Random Blog Book Thing
My brother-in-law Mr. Schnoodler suggests the following exercise in random selection:
- Grab the nearest book.
- Open the book to page 56.
- Find the fifth sentence.
- Post the text of the next two to five sentences in your journal along with these instructions.
- Don't dig for your favorite book, the cool book, or the intellectual one: pick the CLOSEST.
Further, the surveys of parking and trip generation for each land use are conducted at different places and at different places and at different times. The unbelievable turnover rates also reveal a more serious problem: the parking and trip generation rates are misleading guides to transportation and land-use planning.
6 Comments:
Since I'm the last person in our age bracket without his own blog, I'll do the exercise as a comment. :)
"Moreno cut other prices -- on food, drink, tickets, and souvenirs -- and eliminated the surcharge slapped on tickets to the most attractive games. Four months before the end of the 2003 season, he pledged not to raise ticket prices in 2004."

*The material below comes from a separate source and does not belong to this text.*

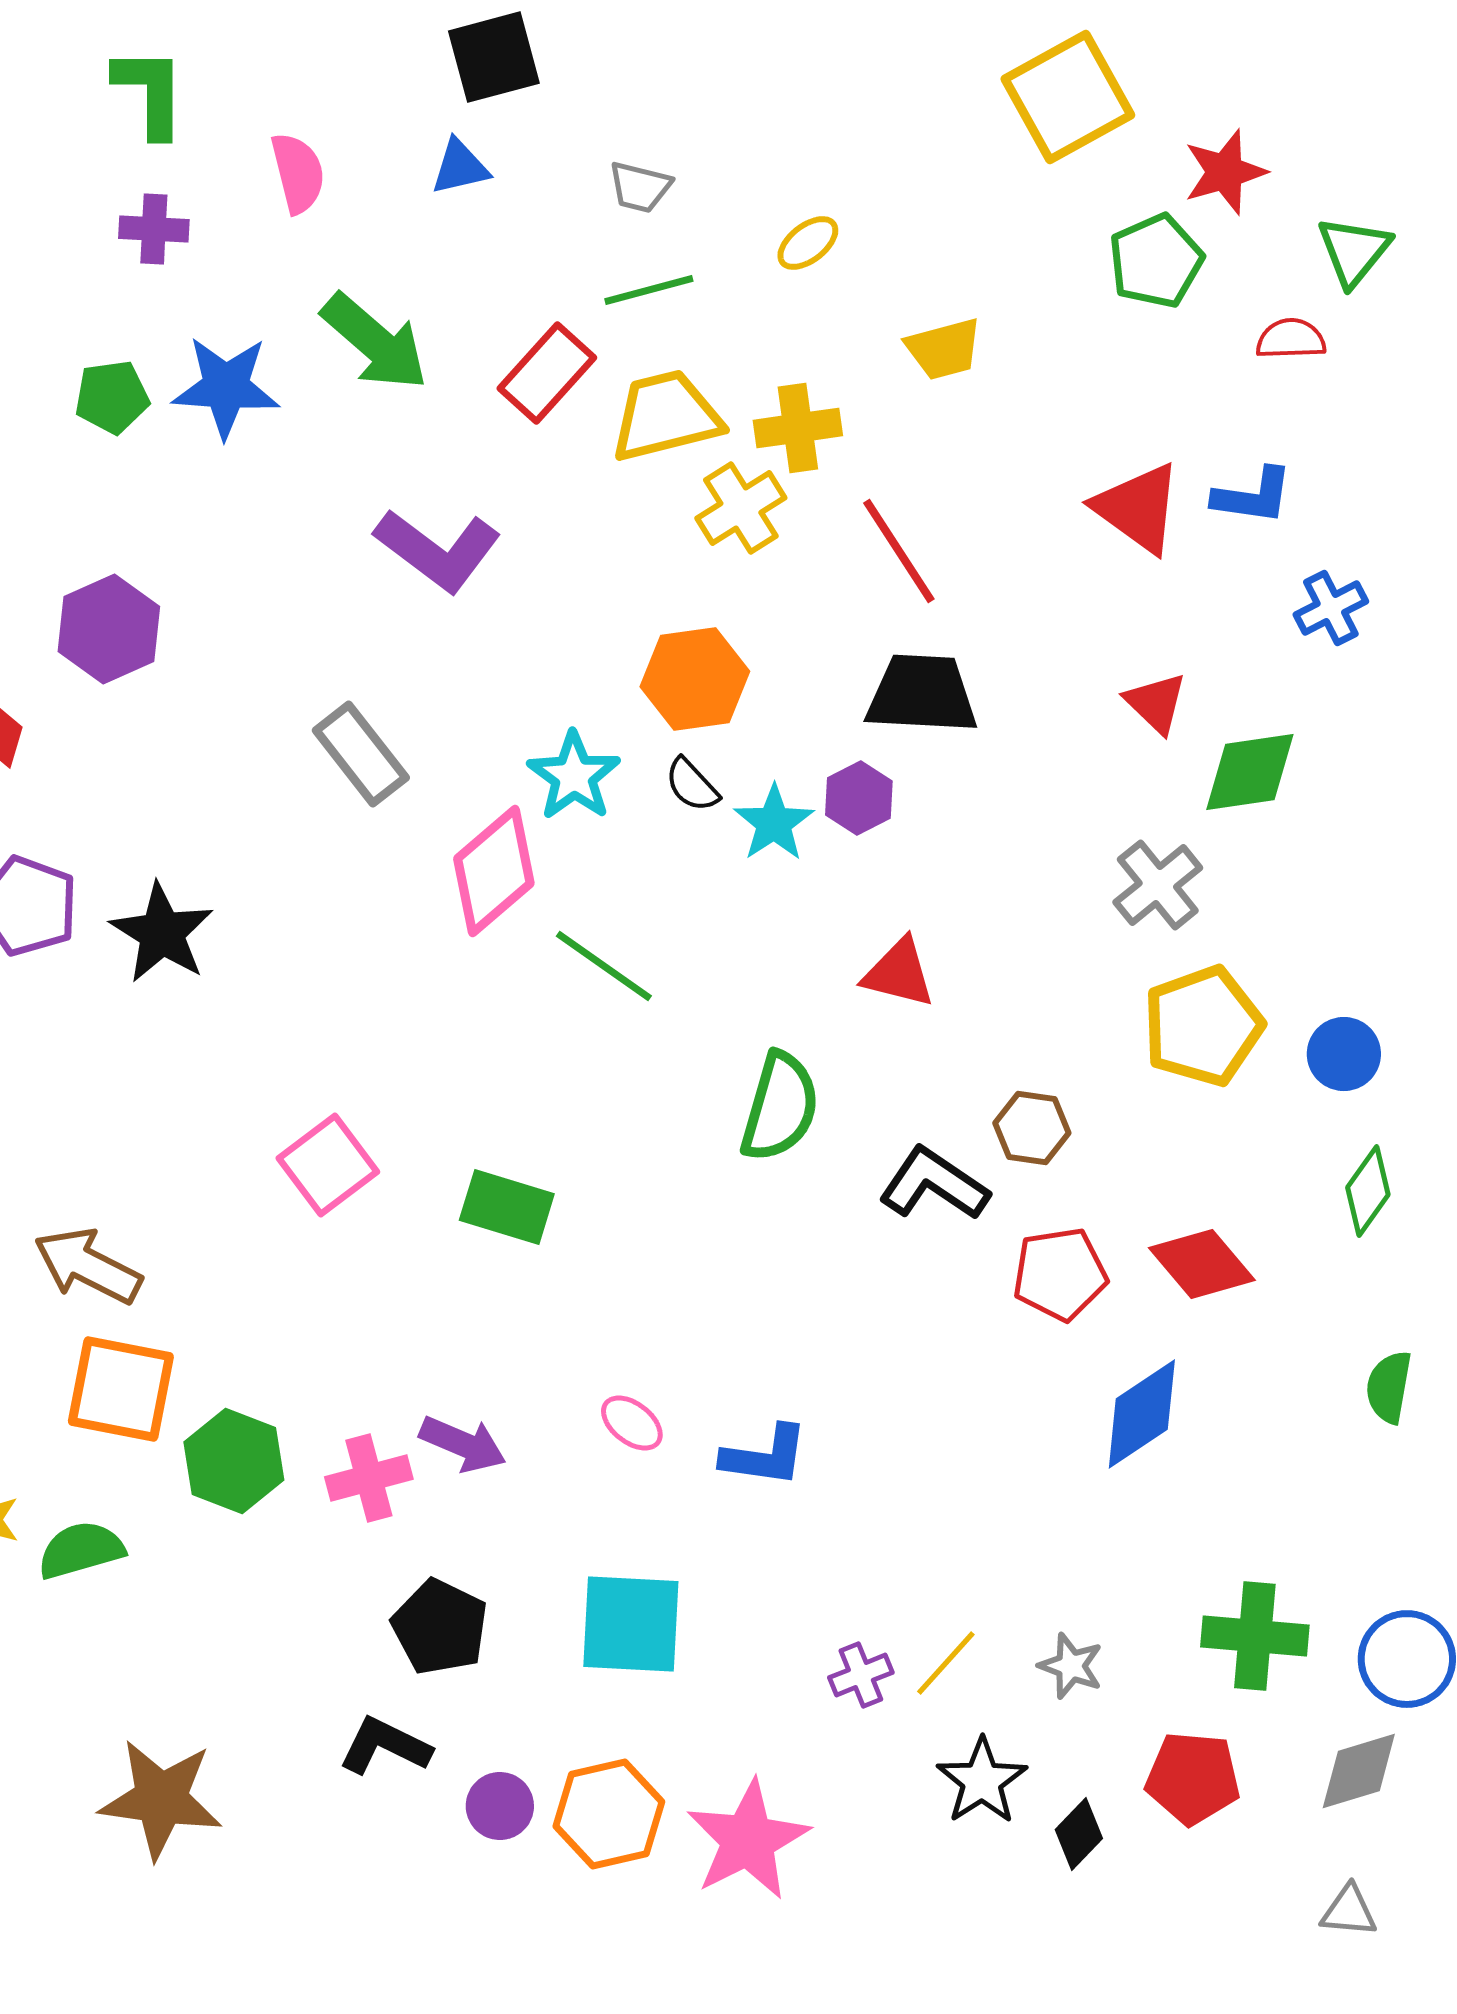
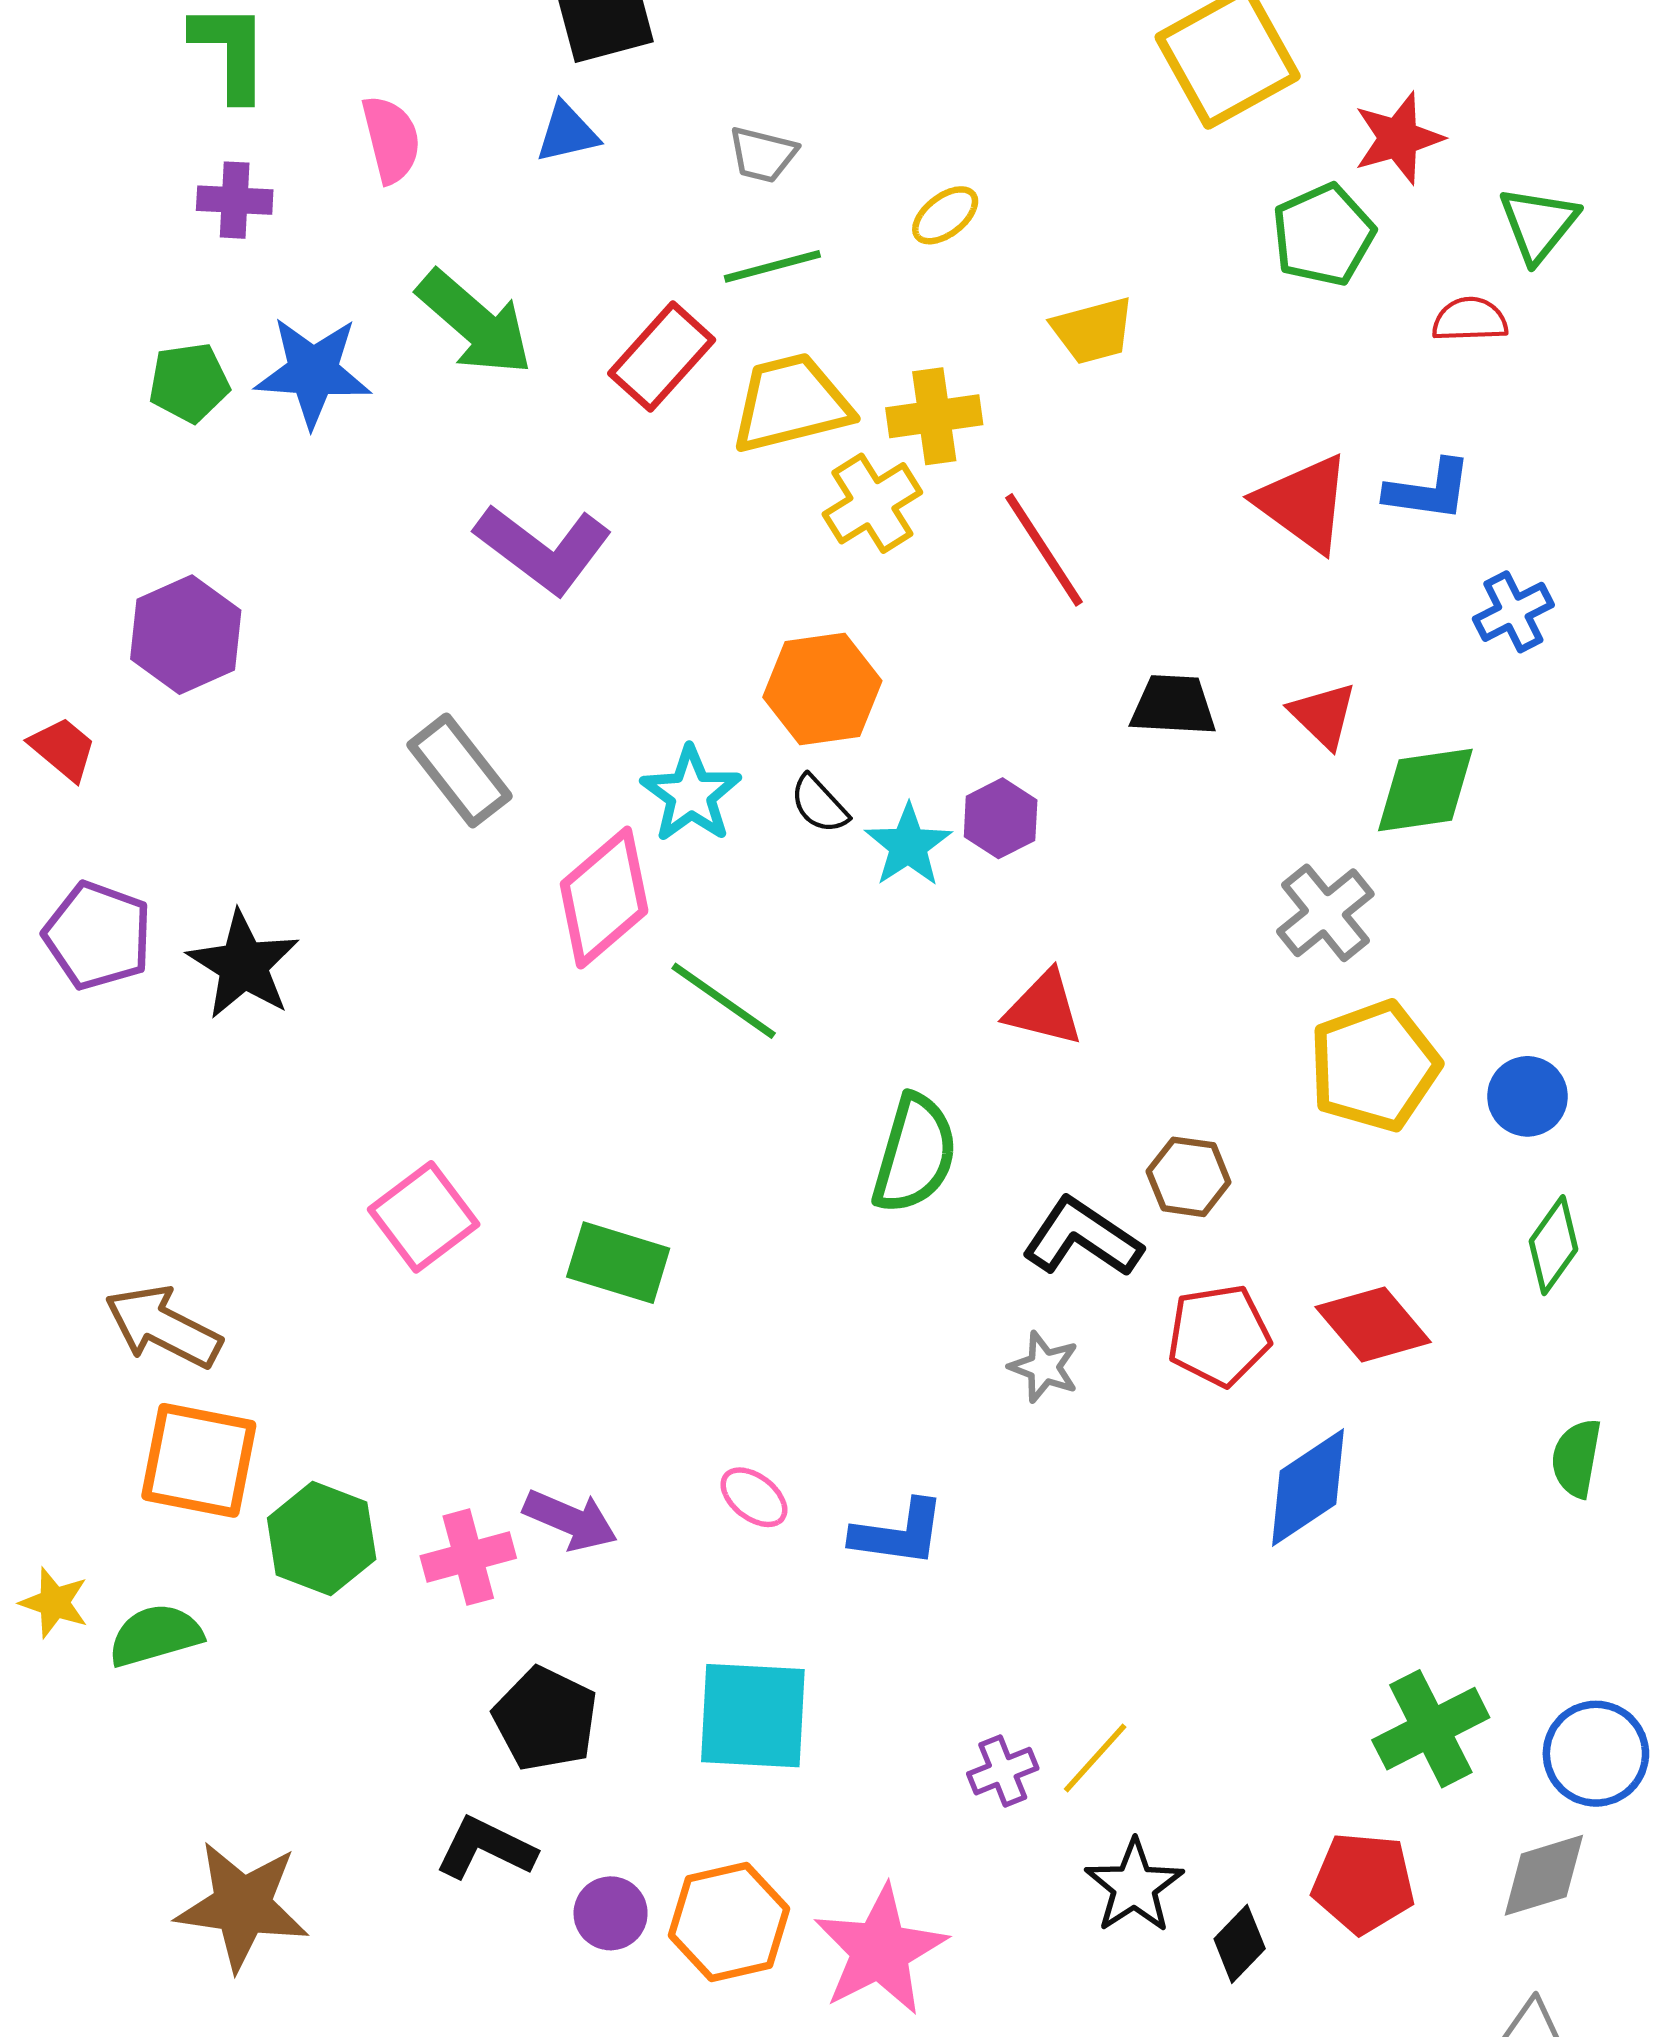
black trapezoid: (922, 694) -> (1173, 705), moved, size x0.7
green cross: (1255, 1636) -> (1431, 1729), turned -32
gray star: (1071, 1666) -> (1044, 1367), moved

Alas, this exercise misses a previous sentence, in which beer prices were cut. But, well, that's the point of random selection!
Fortunately for *my* professional reputation, the nearest book happened to be Baseball America's 2004 Almanac.
Ha, Ted, you lie, I subscribe to drarbiter.livejournal.com; you have a blog, you just hide all your entries.
True. It is more proper to say that while I have a blog, I do not make any entries in it.
Or perhaps that you have a blog, yet you do not blog.
On the sofa next to me: Heat Transfer: A Practical Approach by Yunus A. Çengel.
"What are the sources of error in your system? How can you minimize the experimental error? How would you modify this system to determine the specific heat of a solid?"
The book nearest me was Nietzsche's "On the Genealogy of Morals" (I was looking up something, but damned if I remember what). Problem is that p56 of the edition I have doesn't have five sentences -- it's a chapter ending that's about 3/4 blank.
The next closest was Joe Queenan's "If You're Talking to Me, Your Career Must Be in Trouble."
"Since Becket and The Devils, we've fallen on hard times. In fact, with the exception of the intelligent, moving True Confessions, the cheerfully revolting The Exorcist, and such well-meaning but overwrought offerings as Mass Appeal and Romero, it's been straight downhill. We've had knuckleheadisms such as The Rosary Murders and Shoes of the Fisherman, sadistic trash such as Last Rites, A Prayer for the Dying and the Exorcist sequels, and idiotic comedies such as We're No Angels and The Pope Must Diet. What we've had is a steady diet of bad-priest movies.